The Plateau district, seat of political decision-making, offered the extremely rare spectacle of protesters in small numbers playing cat and mouse with the security forces among the Dakar residents going about their activities around the Assembly placed under the protection of dozens of gendarmes and police supported by heavy vehicles.

“The main thing for me is to say no to this political agenda, this coup to try to stay in power,” one of the demonstrators, Malick Diouf, 37, told AFP.

The authorities had already repressed the first attempts at gatherings on Sunday.

The internet was cut off on Monday, a means that has become commonplace in order to stop the mobilizations and already used by the Senegalese government in June 2023, in a context of political crisis.

International concern

PHOTO JOHN WESSELS, AGENCE FRANCE-PRESSE

Demonstrations took place on Sunday in Dakar.

With this adoption of the law by Parliament, the situation in this country which has regularly elected its presidents and has never experienced a coup d’état, a rarity on the continent, remains highly volatile.

The Community of West African States (ECOWAS), the African Union, the United States, the European Union, France, the United Kingdom and Germany, important partners of Senegal, expressed their worry.

Many rights defense organizations, Senegalese and international, have condemned the internet restrictions as well as the suspension of the license of the private television station Walf TV. They called on the authorities to guard against excessive use of force, arbitrary arrests and attacks on freedoms.

“Senegal has long been considered a model of democracy in the region. This reality is now under threat,” Human Rights Watch wrote.

The crisis makes Senegal fear a new bout of fever like those it experienced in March 2021 and June 2023, which caused dozens of deaths and gave rise to hundreds of arrests.

The vagueness maintained for months by President Sall on a new candidacy in 2024 had contributed to the tensions at the time. He finally announced in July 2023 that he would not seek a new mandate.

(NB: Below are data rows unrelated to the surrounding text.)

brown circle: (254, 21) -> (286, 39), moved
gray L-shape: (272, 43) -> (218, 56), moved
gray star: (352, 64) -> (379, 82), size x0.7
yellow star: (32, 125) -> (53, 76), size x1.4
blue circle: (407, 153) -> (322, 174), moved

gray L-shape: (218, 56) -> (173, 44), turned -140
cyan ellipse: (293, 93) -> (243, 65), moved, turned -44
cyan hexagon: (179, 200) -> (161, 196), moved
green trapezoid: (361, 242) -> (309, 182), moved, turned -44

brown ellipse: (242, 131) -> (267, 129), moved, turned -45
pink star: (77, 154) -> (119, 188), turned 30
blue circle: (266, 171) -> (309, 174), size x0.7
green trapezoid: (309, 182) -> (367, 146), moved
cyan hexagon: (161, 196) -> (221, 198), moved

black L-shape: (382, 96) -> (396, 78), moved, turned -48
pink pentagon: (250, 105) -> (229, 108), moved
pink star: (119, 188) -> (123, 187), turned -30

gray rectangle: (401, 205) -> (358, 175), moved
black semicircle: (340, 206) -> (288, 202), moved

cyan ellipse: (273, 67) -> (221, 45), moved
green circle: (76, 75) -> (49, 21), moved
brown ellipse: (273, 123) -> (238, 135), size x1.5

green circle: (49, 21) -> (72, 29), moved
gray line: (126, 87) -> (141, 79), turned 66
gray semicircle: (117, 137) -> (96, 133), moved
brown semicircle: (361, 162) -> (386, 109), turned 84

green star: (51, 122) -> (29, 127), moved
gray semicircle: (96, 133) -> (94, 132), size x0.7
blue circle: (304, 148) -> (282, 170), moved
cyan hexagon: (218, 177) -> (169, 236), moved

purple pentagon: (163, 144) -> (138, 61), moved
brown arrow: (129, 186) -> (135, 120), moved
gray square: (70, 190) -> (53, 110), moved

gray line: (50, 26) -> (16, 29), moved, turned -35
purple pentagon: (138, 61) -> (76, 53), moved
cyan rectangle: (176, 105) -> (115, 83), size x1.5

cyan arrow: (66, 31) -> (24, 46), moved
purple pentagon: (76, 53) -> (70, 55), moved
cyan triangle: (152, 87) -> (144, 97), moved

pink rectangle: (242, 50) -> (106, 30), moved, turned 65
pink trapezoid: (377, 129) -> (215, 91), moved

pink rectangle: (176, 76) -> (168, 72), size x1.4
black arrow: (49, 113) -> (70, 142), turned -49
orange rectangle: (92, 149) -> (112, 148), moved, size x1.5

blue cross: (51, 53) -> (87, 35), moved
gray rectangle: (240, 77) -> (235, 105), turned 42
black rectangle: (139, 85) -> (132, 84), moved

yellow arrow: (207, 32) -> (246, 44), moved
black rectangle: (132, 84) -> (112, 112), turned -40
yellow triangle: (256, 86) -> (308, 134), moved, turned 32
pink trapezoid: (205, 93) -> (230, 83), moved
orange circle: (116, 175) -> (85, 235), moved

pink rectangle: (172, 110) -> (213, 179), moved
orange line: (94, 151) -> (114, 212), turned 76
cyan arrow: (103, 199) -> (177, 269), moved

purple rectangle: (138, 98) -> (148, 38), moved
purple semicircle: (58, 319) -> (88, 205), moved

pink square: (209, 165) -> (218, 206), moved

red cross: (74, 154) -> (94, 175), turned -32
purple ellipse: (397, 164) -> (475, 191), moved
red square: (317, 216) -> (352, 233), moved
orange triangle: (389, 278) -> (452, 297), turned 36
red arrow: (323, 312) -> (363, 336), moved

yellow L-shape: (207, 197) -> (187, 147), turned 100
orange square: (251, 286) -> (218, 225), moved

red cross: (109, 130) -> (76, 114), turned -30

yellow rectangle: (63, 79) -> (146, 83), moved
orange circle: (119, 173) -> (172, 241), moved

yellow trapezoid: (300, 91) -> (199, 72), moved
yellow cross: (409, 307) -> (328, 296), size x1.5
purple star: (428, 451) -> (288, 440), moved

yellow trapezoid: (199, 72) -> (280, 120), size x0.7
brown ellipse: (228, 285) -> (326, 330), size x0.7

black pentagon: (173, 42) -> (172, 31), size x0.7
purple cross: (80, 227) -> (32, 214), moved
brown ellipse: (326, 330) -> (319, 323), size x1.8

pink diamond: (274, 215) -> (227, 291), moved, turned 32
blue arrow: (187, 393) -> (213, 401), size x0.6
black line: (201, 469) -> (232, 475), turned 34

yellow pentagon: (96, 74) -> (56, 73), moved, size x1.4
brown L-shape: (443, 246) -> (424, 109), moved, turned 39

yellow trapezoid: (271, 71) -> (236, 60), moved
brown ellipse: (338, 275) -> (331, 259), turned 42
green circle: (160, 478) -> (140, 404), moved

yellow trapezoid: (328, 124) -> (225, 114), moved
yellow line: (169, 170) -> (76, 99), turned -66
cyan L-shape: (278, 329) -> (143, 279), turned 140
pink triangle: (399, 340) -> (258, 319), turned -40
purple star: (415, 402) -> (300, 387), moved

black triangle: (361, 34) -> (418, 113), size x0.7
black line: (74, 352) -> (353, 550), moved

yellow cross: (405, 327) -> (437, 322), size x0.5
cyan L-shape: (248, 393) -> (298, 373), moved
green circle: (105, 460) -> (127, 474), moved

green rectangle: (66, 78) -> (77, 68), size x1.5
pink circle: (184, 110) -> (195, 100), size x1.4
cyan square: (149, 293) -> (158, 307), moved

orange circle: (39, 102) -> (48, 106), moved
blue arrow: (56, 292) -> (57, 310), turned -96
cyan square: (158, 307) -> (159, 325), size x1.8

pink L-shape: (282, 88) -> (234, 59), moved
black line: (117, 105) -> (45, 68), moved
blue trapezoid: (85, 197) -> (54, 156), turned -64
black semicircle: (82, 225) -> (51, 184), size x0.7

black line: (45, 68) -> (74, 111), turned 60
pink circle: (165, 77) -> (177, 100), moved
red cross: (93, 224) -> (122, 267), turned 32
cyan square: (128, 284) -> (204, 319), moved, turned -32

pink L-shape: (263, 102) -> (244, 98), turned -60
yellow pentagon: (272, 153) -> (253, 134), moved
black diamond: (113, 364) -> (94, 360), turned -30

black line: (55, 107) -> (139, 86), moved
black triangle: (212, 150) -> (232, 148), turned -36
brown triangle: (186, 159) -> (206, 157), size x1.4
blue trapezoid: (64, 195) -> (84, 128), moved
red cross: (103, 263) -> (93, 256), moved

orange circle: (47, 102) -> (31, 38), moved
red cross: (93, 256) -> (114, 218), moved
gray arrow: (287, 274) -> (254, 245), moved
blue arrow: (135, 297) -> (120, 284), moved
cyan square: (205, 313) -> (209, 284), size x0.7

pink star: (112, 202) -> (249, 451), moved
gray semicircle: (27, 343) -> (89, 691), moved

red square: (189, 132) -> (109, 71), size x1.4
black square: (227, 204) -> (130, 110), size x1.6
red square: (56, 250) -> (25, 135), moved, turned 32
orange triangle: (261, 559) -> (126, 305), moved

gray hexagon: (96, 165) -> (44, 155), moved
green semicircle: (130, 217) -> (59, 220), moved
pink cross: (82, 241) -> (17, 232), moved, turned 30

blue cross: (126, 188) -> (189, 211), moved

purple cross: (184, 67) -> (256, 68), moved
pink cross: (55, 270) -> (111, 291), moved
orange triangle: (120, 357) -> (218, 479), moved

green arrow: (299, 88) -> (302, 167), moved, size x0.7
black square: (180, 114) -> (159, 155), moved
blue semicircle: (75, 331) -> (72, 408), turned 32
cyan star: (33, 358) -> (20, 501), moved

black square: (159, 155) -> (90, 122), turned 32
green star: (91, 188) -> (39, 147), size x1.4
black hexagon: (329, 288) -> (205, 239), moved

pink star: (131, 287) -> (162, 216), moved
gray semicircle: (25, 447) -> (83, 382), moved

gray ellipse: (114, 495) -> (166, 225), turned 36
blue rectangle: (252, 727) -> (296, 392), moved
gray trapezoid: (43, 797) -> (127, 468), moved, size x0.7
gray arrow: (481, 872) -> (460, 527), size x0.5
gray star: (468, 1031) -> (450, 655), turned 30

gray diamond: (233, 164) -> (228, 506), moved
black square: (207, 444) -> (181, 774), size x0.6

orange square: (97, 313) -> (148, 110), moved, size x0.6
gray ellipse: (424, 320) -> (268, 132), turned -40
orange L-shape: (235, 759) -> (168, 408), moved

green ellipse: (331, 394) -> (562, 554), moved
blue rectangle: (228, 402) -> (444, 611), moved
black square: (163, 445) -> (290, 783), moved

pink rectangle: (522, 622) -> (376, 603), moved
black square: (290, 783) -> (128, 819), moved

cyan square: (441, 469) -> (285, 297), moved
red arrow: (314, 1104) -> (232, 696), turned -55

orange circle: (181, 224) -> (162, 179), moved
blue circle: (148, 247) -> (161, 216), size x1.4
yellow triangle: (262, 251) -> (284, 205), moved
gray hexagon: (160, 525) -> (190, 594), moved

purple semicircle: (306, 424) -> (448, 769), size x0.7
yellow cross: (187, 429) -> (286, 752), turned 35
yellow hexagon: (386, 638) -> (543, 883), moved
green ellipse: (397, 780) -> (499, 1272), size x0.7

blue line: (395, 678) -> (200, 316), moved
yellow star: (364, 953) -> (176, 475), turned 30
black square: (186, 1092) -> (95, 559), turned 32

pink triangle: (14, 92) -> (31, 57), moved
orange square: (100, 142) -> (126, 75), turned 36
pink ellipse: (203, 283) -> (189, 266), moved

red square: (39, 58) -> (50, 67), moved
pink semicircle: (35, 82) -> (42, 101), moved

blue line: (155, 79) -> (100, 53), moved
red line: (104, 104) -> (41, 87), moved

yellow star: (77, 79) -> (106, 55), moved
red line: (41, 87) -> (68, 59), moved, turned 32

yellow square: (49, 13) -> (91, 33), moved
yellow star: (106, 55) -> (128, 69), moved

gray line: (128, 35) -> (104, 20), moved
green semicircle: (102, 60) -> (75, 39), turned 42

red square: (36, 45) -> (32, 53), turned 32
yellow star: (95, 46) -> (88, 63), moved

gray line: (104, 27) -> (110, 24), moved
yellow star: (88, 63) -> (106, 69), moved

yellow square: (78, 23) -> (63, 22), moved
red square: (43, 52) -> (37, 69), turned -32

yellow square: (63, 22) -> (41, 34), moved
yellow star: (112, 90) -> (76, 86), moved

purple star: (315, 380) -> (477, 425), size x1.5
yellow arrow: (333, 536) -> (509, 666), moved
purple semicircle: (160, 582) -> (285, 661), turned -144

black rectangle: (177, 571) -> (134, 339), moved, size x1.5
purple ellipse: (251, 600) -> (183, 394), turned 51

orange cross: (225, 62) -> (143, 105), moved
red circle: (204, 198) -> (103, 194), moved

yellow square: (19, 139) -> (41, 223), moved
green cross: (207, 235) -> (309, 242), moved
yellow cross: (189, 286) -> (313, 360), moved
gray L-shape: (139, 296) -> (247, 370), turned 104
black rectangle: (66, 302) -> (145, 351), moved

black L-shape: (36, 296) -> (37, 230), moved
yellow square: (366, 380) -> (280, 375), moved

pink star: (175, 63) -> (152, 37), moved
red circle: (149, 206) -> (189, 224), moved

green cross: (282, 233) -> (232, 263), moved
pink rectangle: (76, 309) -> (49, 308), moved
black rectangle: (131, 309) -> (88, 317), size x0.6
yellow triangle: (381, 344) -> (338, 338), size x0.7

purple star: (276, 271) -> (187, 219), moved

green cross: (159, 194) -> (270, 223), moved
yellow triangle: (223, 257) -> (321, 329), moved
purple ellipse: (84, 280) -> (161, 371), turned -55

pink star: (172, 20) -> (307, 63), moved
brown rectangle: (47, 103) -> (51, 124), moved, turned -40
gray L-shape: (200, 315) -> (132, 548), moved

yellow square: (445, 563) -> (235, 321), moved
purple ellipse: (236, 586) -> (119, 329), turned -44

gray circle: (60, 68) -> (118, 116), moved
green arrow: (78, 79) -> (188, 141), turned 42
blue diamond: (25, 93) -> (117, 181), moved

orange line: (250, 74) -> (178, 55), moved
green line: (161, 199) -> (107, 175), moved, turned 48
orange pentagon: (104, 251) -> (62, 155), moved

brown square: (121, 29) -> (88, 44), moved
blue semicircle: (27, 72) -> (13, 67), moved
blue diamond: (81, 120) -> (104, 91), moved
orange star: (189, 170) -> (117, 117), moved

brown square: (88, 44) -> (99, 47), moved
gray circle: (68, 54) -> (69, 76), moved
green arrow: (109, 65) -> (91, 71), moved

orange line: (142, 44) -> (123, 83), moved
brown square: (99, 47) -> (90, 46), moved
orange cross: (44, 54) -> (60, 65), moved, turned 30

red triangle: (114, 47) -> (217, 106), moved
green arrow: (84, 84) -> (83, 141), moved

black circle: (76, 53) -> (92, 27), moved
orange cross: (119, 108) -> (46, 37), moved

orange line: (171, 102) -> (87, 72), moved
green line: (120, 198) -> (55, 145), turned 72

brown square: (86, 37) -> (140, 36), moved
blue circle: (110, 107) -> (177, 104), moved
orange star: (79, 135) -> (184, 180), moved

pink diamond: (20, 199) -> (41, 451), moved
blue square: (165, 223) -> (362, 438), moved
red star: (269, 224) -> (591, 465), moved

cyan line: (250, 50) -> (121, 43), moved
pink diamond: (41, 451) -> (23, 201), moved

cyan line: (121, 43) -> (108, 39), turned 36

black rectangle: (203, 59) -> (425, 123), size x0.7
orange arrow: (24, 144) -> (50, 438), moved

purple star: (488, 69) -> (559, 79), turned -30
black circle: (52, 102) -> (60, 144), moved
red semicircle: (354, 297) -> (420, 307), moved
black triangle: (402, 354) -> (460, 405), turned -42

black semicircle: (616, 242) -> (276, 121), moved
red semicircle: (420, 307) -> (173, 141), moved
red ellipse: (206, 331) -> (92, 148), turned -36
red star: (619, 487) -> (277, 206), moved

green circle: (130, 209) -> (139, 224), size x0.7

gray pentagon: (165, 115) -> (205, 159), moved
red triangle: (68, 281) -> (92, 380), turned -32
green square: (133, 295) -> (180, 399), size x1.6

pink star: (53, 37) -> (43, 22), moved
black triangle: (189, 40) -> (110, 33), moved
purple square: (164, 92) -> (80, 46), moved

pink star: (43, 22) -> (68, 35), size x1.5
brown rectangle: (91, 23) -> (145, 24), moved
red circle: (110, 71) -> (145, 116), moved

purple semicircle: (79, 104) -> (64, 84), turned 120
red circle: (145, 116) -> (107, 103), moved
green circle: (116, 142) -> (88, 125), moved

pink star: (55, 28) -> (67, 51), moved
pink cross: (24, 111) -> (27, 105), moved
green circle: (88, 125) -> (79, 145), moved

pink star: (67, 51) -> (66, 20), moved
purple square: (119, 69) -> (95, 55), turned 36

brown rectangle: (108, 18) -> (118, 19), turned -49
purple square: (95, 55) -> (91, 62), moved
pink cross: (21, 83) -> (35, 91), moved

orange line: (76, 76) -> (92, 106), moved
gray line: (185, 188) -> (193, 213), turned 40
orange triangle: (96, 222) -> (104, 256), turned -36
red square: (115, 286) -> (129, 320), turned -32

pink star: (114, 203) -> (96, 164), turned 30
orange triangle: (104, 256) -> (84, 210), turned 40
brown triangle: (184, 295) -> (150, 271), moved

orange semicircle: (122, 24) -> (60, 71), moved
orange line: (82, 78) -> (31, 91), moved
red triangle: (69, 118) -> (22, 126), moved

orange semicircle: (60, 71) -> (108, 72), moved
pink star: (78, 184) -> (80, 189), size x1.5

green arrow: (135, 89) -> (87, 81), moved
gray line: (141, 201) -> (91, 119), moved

Despite widely shared indignation on social networks, the protest against the postponement of the presidential election did not massively reach the streets. The University of Dakar, a historic center of protest, has been closed since the unrest of 2023 and the anti-system Pastef party has been hit by the arrests.

The opposition denounces an authoritarian drift in power. With the postponement of the presidential election, she suspects a plan to avoid the inevitable defeat, according to her, of the presidential camp, or even to prolong the Macky Sall presidency, despite the commitment reiterated on Saturday by the latter not to run again.